In midst of national ‘Medicare for All’ debate, one state takes own action

Joanne Kenen

About Joanne Kenen

Joanne Kenen, (@JoanneKenen) the health editor at Politico, is AHCJ’s topic leader on health reform and curates related material at healthjournalism.org. She welcomes questions and suggestions on health reform resources and tip sheets at joanne@healthjournalism.org. Follow her on Facebook.

Photo: Stuart Moulder via Flickr

Washington has become the first state to move ahead with a version of a public option – an element of the markets that was part of the original 2009 Affordable Care Act legislation but didn’t survive the U.S. Senate.

The idea was to have one government-run health plan within the exchange to enhance competition with private insurers and keep down costs.

Many Democrats are talking about reviving some form of a public option – including a Medicare or Medicaid buy-in – as a way of building on the ACA to expand coverage without moving (or moving too quickly) into a single-payer “Medicare for All” model. Since that can’t happen with the current political configuration in Washington, D.C., some Democrat-led states have been talking about setting up something on their own. Washington so far is the only one that has embarked on such a plan.

Connecticut also considered a public option this year, but the legislation failed — perhaps not surprising in a state that is headquarters to many private insurers that strongly oppose a nonprofit government-sanctioned competitor. Colorado is studying a public option and expects recommendations in November for a program beginning in 2021. A few other states have looked at adding a Medicaid buy-in – a variant of a public option – but those efforts either have been rejected or postponed.

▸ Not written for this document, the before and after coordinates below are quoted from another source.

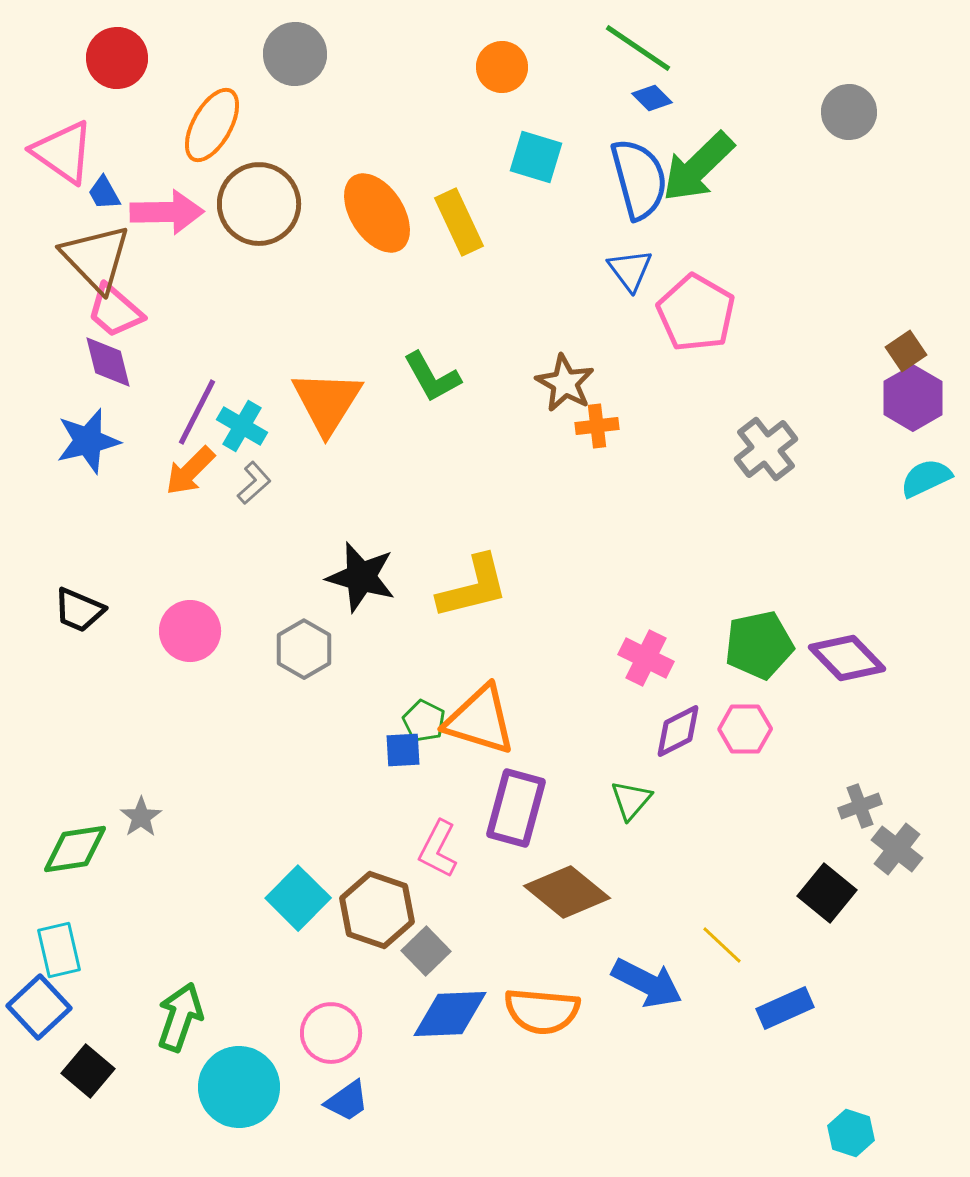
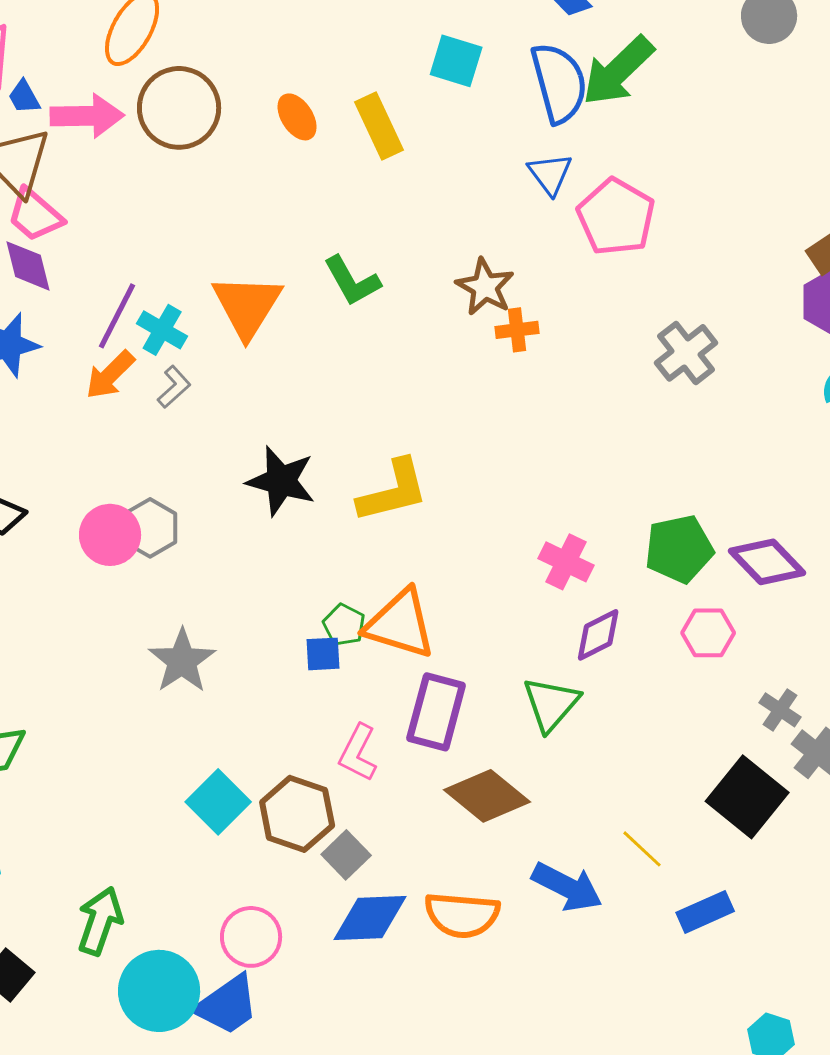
orange ellipse: (377, 213) -> (297, 117), size x0.6
gray hexagon: (304, 649) -> (150, 528), moved
pink hexagon: (745, 729) -> (708, 633), moved
green triangle: (631, 800) -> (551, 704), size x1.4
gray cross: (860, 806) -> (780, 710), turned -36
gray star: (141, 817) -> (182, 661), moved, size x1.6
black square: (827, 893) -> (747, 797), size x1.4
blue trapezoid: (347, 1101) -> (227, 1005), moved, size x1.5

Under Washington Gov. Jay Inslee – a Democratic presidential candidate running for his party’s nomination on a very climate-changed focused platform but who also is very engaged on health care costs and coverage – Washington is proceeding with “Cascade Care,” a public option variant projected to be available by 2021. It won’t be a fully state-operated plan or buy-in to Medicaid or Medicare. Instead, the Washington State Health Care Authority will contract with private insurers to offer standardized health plans that are supposed to be cheaper and simpler for customers.

The state also is planning to subsidize (in the public option or private insurance plans in the exchanges) ACA customers whose incomes are up to 500% of the federal poverty level, instead of the 400% specified in the ACA. State officials have not yet worked out the funding.

There still are questions about how “Cascade Care” will work, its cost, what will be covered and whether it can build an adequate provider network. The state did specify that primary care providers must be paid at least 135% of Medicare rates but not more than 160% of those rates (drug benefits aren’t tied to the spending caps).

But Inslee is confident.

“Under the Obama administration and the Affordable Care Act, Washington was able to make tremendous progress in expanding coverage and start bringing down costs in our health care system,” he said when the bill was introduced early this year. “Under the Trump administration, all that progress is at risk. Because of the instability they’ve brought to the system, consumers in 14 counties have only one option for coverage, and our ability to rein in costs has been stymied.

“But we’re going to do all we can to protect health care for Washingtonians,” he added. “This public option will ensure consumers in every part of the state will have an option for high-quality, affordable coverage.”

1 thought on “In midst of national ‘Medicare for All’ debate, one state takes own action

  1. Roxanne Nelson

    I live in WA state and this article caught my eye. But then, of course, there is really nothing innovative about this plan. Contracting with private insurers–same old same old, under the guise of a catchy term “Cascade care.” Private insurers are for profit corporations, they answer to their stakeholders and not patients. Having a government contract won’t change that, and it will be the same old song under a new name. Maybe a drop cheaper, but still dramatically overpriced, as insurers need to turn a profit.